Finding Jordan form of a real 4x4 matrix, what's wrong with my reasoning?

Question

Let $B=\begin{bmatrix} 0 & 0 & 0 & -8 \\ 1&0&0 & 16\\ 0 &1&0& -14\\ 0&0&1&6 \end{bmatrix}$

Consider B a real matrix. Find its Jordan Form. So, the characteristic polynomial for B is $(x^2-2x+2)(x-2)^2$. Suppose $B$ represents $T$ in the standard basis.

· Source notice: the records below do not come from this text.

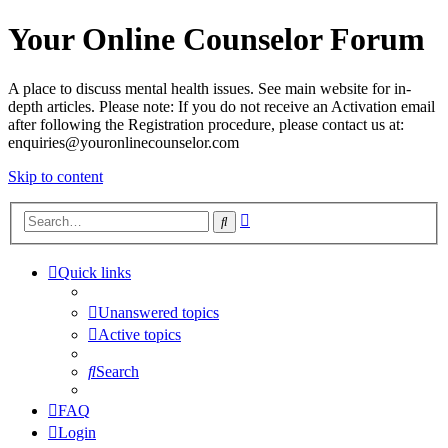
Your Online Counselor Forum
A place to discuss mental health issues. See main website for in-
depth articles. Please note: If you do not receive an Activation email
after following the Registration procedure, please contact us at:
enquiries@youronlinecounselor.com
Skip to content
Advanced
Search
search
Quick links
Unanswered topics
Active topics
Search
FAQ
Login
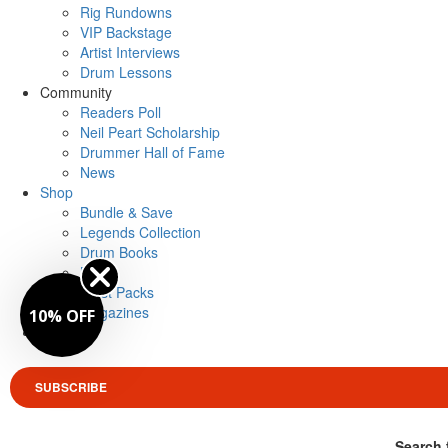
Rig Rundowns
VIP Backstage
Artist Interviews
Drum Lessons
Community
Readers Poll
Neil Peart Scholarship
Drummer Hall of Fame
News
Shop
Bundle & Save
Legends Collection
Drum Books
Merch
Artist Packs
Magazines
10% OFF
Login
SUBSCRIBE
Search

By the primary decomposition theorem, we have that $V$ is the direct sum of $K=Ker(T^2-2T+2I)$ and $L=Ker[(T-2)^2]$. $L$ has dimension 2(direct computation here), so that $K$ should have dimension 2, too. Defining an operator $N$ over $Null(T-2)^2$ as $N=T-2$, we have that $N$ is nilpotent(it "dies" when is raised to two), and also $[T]_B=[N]_B+2[I]_B$, for every basis of L. In particular, exists a "cyclic base for N" in L, i.e., a basis for which $N$ can be represented as \begin{bmatrix} 0 & 0 \\ 1 & 0 \\ \end{bmatrix} And then, the matrix of T with respect to that same basis is

\begin{bmatrix} 2 & 0 \\ 1 & 2 \\ \end{bmatrix}

Since the rest can't be factored in linear factors, I guess we can just try to find a basis for K and the matrix will look sthg like this:

$D=\begin{bmatrix} 2 & 0 & 0 & 0 \\ 1&2&0 & 0\\ 0 &0&*& *\\ 0&0&*&* \end{bmatrix}$

The problem is, my friends, that when I compute $B^2-2B+2I$ through WA, and then row reduce it, it says that it is equivalent to the identity matrix, so I can't extract any basis for K. What's wrong here?

Answer 1

You are getting something wrong. The point is, that the eigenvalues of this expression are $2,1+i$ and $1-i$, of which the eigenvalue $2$ has multiplicity $2$, hence the Jordan canonical form $J$ will look like:$$ \begin{pmatrix} 2 \qquad 1\qquad 0\qquad 0 \\ 0\qquad 2 \qquad 0 \qquad 0 \\ 0\qquad 0 \ \quad 1-i \ \quad 0 \\ \ \ 0\qquad 0 \qquad 0 \quad {1+i} \end{pmatrix} $$ This is the Jordan form of the matrix. Now, all you need to do, is to find the following: one eigenvector of $1+i$, one eigenvector of $1-i$ and two linearly independent eigenvectors of $2$.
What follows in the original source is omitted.